The Hacks And Puzzles Of The Hackaday SuperCon Badge

The greatest hardware conference is right around the corner. We would be remiss if the Hackaday SuperConference badge wasn’t the greatest electronic badge in history, and we think we have something special here. We’ve already taken a look at the hardware behind this year’s badge, and now it’s time to take a look at the challenges for this year’s Hackaday SuperCon.

The Puzzles

A conference badge isn’t good unless there are a few puzzles to solve, and the 2016 Hackaday SuperCon badge doesn’t come up short. Hidden behind an accelerometer-based gravity simulation, a moving message display, a Tetris clone, and an infrared communications protocol are a series of five challenges. The first SuperCon attendee to beat the challenge will be awarded a fantastic cash prize of $256 and win the respect of their peers.

We have a lot to draw on for a conference badge puzzle. The most famous, of course, being the DEF CON badges from the great mind of [1O57]. For the last few years, the DEF CON badge has been the greatest example of how to present puzzles and crypto challenges in badge format. These challenges have ranged from phonographs to lanyard Caesar ciphers to x86 firmware hacking.

For this year’s SuperConference badge, we’re doing something a bit different for badge puzzles. The entire puzzle is in an application running on the badge. Details on this application will be revealed on Saturday morning. That doesn’t mean you have to be an embedded mastermind for these puzzles. To win the game, there are four tasks (plus a final one) that you must play on this badge with a 16×8 LED display and four buttons. Hints, of a sort, include Mastermind, Morse, electronics, history, and geography, and more.

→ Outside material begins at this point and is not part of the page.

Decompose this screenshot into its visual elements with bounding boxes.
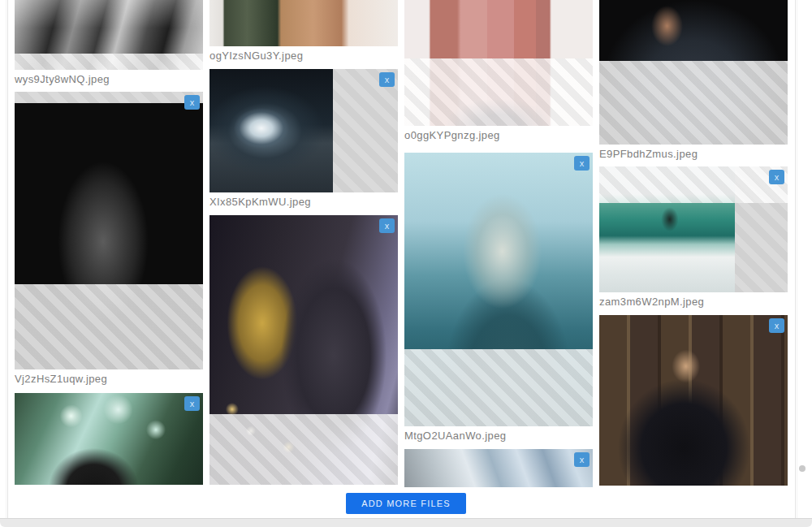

All of these puzzles can be solved independently (bring a pen and paper), making badge hacking a group activity. The complete details — as much as we can say — will be revealed during the con, and the first person or team to see the word ‘congratulations’ on their badge will win a great prize and the respect of their peers.

Badge Hacking

Badge puzzles are de rigueur for the conferences we usually attend, but the Hackaday SuperConference is special. Just like last year, we’re going to be putting our own spin on badge hacking with special prizes in the following categories:

  • Most Blinky Badge Hack
  • Most Deadbug Badge Hack
  • Most Over The Top Badge Hack
Sprite_tm's spark gap badge from the 2015 Supercon
Sprite_tm’s spark gap badge from the 2015 SuperCon

If you want to know what we’re looking for in these categories, check out the best badges from last year. We had everything. The badge from last year was simple — just a piece of FR4 — but the attendees from last year covered them in piles of electronics. We had spectrum analyzers, enormous amounts of blinky, and the very beginnings of a Tesla coil badge thanks to [Sprite_tm]’s spark gap and [Radu Motisan] secondary constructed out of Kynar wire and a disassembled relay.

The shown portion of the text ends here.